First, Filtering Facts, one of the most pro-censorware sites on the web, recommends SurfWatch not only for use in the home, but also for use in public libraries, where First Amendment considerations come into play. Apparently, Filtering Facts was blissfully ignorant of the fact that, for a time at least, SurfWatch wrongfully blocked Filtering Facts.

Second, less than a month ago, PC Magazine had this to say about SurfWatch: "solid reporting and management flexibility make it the best overall solution for creating an intelligent Internet policy."

Third, in a page put up by the Federal Communications Commission just last week, SurfWatch was one of only four censorware products mentioned by name, thus constituting at least an implied endorsement of SurfWatch by the FCC, its small-print disclaimer notwithstanding.

Fourth, most ironic, and for reasons never publicly disclosed, the Electronic Frontier Foundation chose to gratuitously include a quote from SurfWatch in its press release immediately following the Supreme Court’s landmark 1997 decision in Reno v.

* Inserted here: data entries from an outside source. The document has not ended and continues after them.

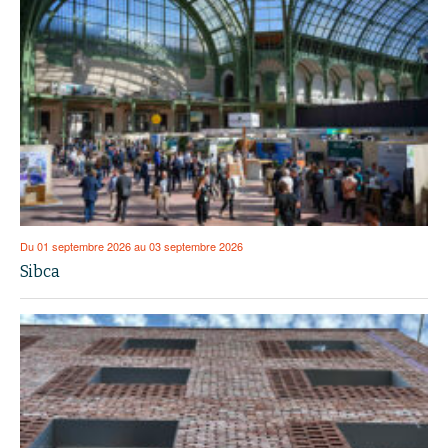
Du 01 septembre 2026 au 03 septembre 2026
Sibca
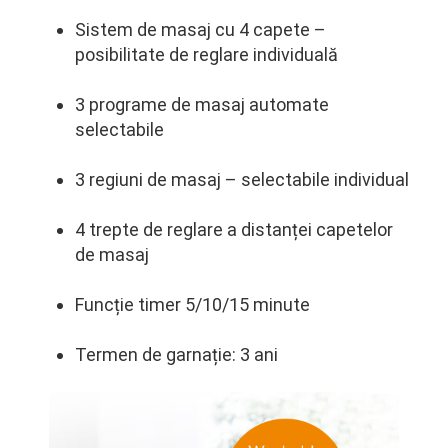
Sistem de masaj cu 4 capete –
posibilitate de reglare individuală
3 programe de masaj automate
selectabile
3 regiuni de masaj – selectabile individual
4 trepte de reglare a distanței capetelor
de masaj
Funcție timer 5/10/15 minute
Termen de garnație: 3 ani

ACLU. Aside from the fact that the quote is legally wrong (it implies that the Supreme Court endorsed SurfWatch, when the Court in fact did not approve of any present censorware technology), the inclusion led some to believe that EFF, a supposed bastion of free speech rights on the net, somehow was approving of SurfWatch. Although I do not believe that EFF does endorse SurfWatch, it has never said to the contrary.

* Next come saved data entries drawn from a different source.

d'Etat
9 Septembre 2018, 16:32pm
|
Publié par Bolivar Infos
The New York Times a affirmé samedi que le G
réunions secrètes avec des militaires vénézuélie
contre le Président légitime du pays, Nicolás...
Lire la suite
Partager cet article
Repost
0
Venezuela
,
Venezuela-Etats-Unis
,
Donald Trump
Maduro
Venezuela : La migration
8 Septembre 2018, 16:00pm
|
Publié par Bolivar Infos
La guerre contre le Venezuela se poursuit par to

The Censorware Project and others have proven, time and again, that claims by the censorware vendors (most, if not all, not just SurfWatch) that all sites are human-reviewed before being banned are outright lies. We have given thousands of other examples, we have shown the mathematical and technological impossibility, yet the impossible claims persist, as does the persistence of some in repeating and hyping the impossible. How, after "thoughtful analysis", could pages which never had any content be banned under any category at all, let alone as "Sexually Explicit"? In the absence of a radical redefinition of "thought", the answer is obvious.

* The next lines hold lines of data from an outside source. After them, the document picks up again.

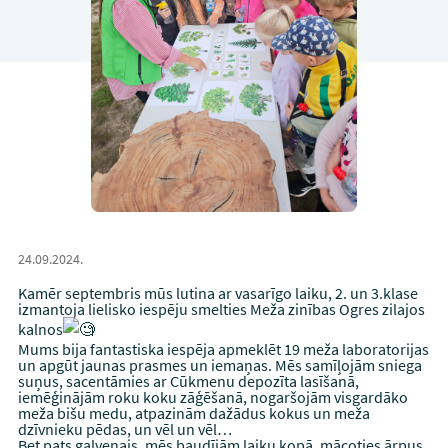
24.09.2024.
Kamēr septembris mūs lutina ar vasarīgo laiku, 2. un 3.klase
izmantoja lielisko iespēju smelties Meža zinības Ogres zilajos
kalnos
Mums bija fantastiska iespēja apmeklēt 19 meža laboratorijas
un apgūt jaunas prasmes un iemaņas. Mēs samīļojām sniega
suņus, sacentāmies ar Cūkmenu depozīta lasīšanā,
iemēģinājām roku koku zāģēšanā, nogaršojām visgardāko
meža bišu medu, atpazinām dažādus kokus un meža
dzīvnieku pēdas, un vēl un vēl…
Bet pats galvenais, mēs baudījām laiku kopā, mācoties ārpus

My personal example is but a small piece of the puzzle. But it is personal, and because it so starkly illustrates the point, I choose to write about it. All sites are not human-reviewed by the censorware vendors before being added to their secret blacklists, no matter what false claims the vendors make. Period, end of discussion. A wise man once said that there’s a sucker born every minute, but I hope that you’re not one of them.